Ira Mellman, vice president of cancer immunology at Genentech in South San Francisco, California, also presented data that helps explain why blockade of the checkpoint molecule TIGIT, alongside inhibition of PD-1, continues to show promising results in mouse models and human patients alike. By facilitating co-stimulatory signaling — via molecules expressed on antigen-presenting cells that provide an extra boost to T cells — the dual blockade seems to prevent those cells from entering a dysfunctional, exhausted state.
“Co-stimulation plays the role in controlling not only clinical responses, but also the overall trajectory of T cells under chronic tumour antigen exposure conditions,” Mellman says.
Shot through with optimism
Cancer vaccines, once a distant goal in oncology, are beginning to fulfill their transformative promise, sparking new hope in the battle against multiple cancer types.
Olja Finn, a cancer vaccine researcher from the University of Pittsburgh Medical Center in Pennsylvania, has dedicated her career to developing a peptide vaccine targeting MUC1, a protein excessively produced by numerous tumour types. Despite previous setbacks, by refocusing the vaccine’s use for preventive measures in people with precancerous conditions rather than as a treatment, she is now witnessing encouraging success.
“You don’t have to wait for the tumour to develop,” Finn says. “We can vaccinate in the pre-malignant setting.

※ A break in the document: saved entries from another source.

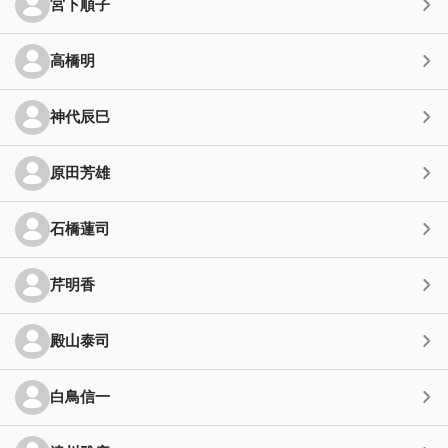
宮下順子
高橋明
神代辰巳
原田芳雄
石橋蓮司
芹明香
殿山泰司
白鳥信一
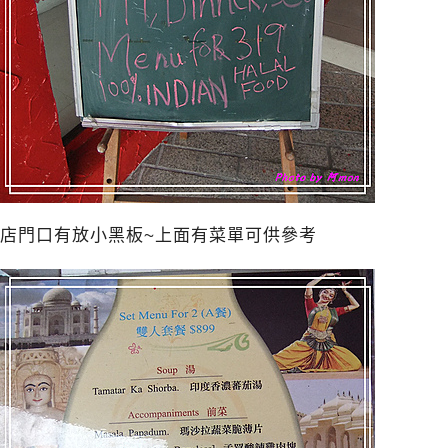
店門口有放小黑板~上面有菜單可供參考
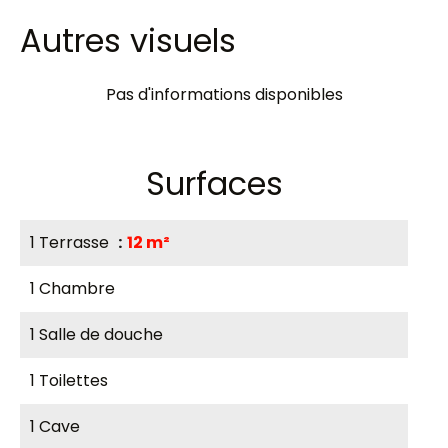
Autres visuels
Pas d'informations disponibles
Surfaces
1 Terrasse
12 m²
1 Chambre
1 Salle de douche
1 Toilettes
1 Cave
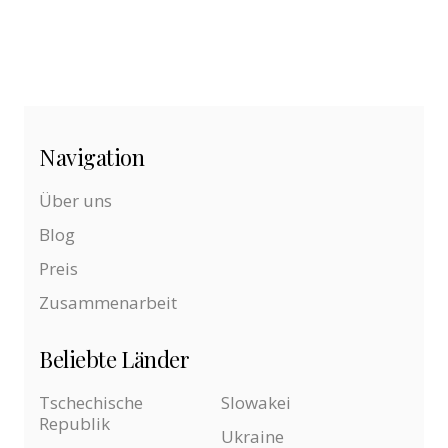
Navigation
Über uns
Blog
Preis
Zusammenarbeit
Beliebte Länder
Tschechische
Slowakei
Republik
Ukraine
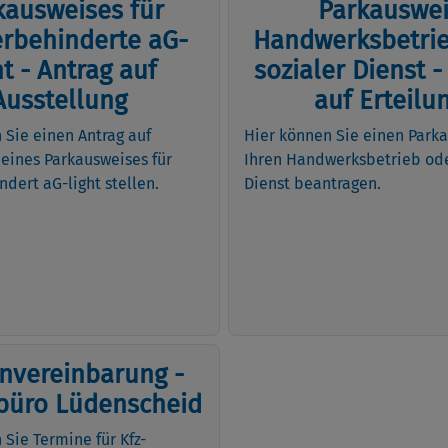
kausweises für
Parkauswei
rbehinderte aG-
Handwerksbetrie
ht - Antrag auf
sozialer Dienst -
Ausstellung
auf Erteilu
 Sie einen Antrag auf
Hier können Sie einen Parka
 eines Parkausweises für
Ihren Handwerksbetrieb ode
dert aG-light stellen.
Dienst beantragen.
nvereinbarung -
büro Lüdenscheid
 Sie Termine für Kfz-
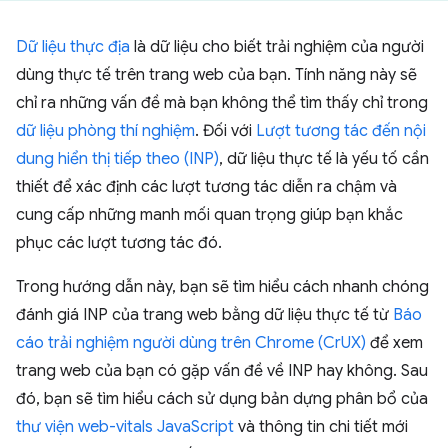
Dữ liệu thực địa
là dữ liệu cho biết trải nghiệm của người
dùng thực tế trên trang web của bạn. Tính năng này sẽ
chỉ ra những vấn đề mà bạn không thể tìm thấy chỉ trong
dữ liệu phòng thí nghiệm
. Đối với
Lượt tương tác đến nội
dung hiển thị tiếp theo (INP)
, dữ liệu thực tế là yếu tố cần
thiết để xác định các lượt tương tác diễn ra chậm và
cung cấp những manh mối quan trọng giúp bạn khắc
phục các lượt tương tác đó.
Trong hướng dẫn này, bạn sẽ tìm hiểu cách nhanh chóng
đánh giá INP của trang web bằng dữ liệu thực tế từ
Báo
cáo trải nghiệm người dùng trên Chrome (CrUX)
để xem
trang web của bạn có gặp vấn đề về INP hay không. Sau
đó, bạn sẽ tìm hiểu cách sử dụng bản dựng phân bổ của
thư viện web-vitals JavaScript
và thông tin chi tiết mới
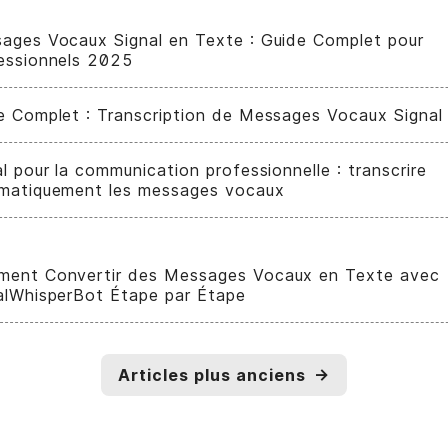
ages Vocaux Signal en Texte : Guide Complet pour
essionnels 2025
e Complet : Transcription de Messages Vocaux Signal
l pour la communication professionnelle : transcrire
matiquement les messages vocaux
ent Convertir des Messages Vocaux en Texte avec
alWhisperBot Étape par Étape
Articles plus anciens
→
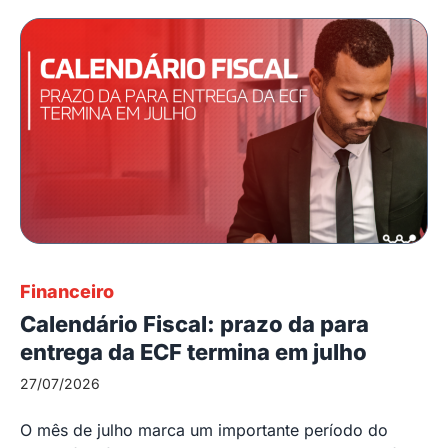
Financeiro
Calendário Fiscal: prazo da para
entrega da ECF termina em julho
27/07/2026
O mês de julho marca um importante período do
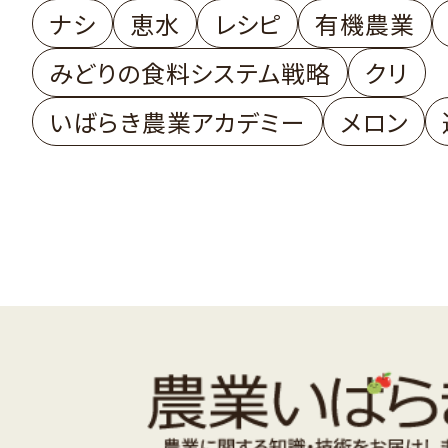
ナシ
恵水
レシピ
有機農業
みどりの食料システム戦略
クリ
いばらき農業アカデミー
メロン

”Other groups are making vaccines work against established cancer by developing highly personalized products containing bespoke antigens, each selected based on mutations found in individual tumours.
These vaccines are typically administered in conjunction with checkpoint inhibitors, a combination that alters the TME in distinct and complementary ways, according to Sunita Keshari, a tumour immunologist at the University of Texas MD Anderson Cancer Center, Houston, leading to synergistic effects that enhance the overall efficacy of the treatment.

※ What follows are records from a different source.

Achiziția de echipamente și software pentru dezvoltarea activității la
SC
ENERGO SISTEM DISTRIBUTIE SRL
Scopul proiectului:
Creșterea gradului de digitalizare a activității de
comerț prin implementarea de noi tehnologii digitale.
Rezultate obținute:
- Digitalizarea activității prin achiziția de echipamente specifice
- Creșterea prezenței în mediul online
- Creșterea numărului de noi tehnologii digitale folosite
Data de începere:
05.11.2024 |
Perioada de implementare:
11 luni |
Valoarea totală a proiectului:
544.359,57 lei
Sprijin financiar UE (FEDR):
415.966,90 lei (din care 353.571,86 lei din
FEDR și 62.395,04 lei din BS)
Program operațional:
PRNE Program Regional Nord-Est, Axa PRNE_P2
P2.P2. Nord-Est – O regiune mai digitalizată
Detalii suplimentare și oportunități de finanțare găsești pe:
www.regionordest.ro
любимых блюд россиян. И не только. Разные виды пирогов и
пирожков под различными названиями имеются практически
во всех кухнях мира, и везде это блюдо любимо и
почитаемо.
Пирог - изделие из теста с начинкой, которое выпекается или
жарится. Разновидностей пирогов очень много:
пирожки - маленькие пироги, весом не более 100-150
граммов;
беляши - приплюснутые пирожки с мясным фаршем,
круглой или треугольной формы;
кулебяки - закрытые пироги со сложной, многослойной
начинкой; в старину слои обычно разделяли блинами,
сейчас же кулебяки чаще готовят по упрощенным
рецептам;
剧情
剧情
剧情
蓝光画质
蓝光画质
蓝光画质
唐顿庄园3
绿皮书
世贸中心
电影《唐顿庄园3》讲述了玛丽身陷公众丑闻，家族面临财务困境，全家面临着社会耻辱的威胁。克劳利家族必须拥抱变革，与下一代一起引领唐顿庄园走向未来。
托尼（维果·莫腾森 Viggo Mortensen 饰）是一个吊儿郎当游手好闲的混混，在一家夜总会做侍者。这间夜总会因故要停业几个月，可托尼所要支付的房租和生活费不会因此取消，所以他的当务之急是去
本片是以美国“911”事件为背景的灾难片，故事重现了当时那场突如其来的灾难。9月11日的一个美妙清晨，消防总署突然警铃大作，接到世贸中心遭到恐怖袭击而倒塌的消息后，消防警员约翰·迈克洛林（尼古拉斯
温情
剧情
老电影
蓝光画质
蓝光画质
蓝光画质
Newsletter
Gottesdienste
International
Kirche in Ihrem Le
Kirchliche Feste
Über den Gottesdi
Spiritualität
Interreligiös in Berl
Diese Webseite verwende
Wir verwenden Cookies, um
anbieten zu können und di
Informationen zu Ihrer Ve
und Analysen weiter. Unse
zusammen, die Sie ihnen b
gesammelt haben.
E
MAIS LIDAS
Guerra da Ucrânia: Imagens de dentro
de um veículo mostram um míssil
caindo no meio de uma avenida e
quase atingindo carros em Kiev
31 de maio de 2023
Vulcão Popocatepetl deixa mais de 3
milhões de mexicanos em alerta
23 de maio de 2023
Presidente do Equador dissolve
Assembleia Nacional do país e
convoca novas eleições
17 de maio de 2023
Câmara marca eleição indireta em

Researchers at the forefront of cancer immunotherapy are gaining valuable insights and fostering collaborative relationships that could prove vital for pushing the boundaries of what is achievable for patients. With increased data sharing and integration, the journey from bench to bedside and back won’t just be a round trip. It’ll be a guided tour, with translational discoveries providing the roadmap.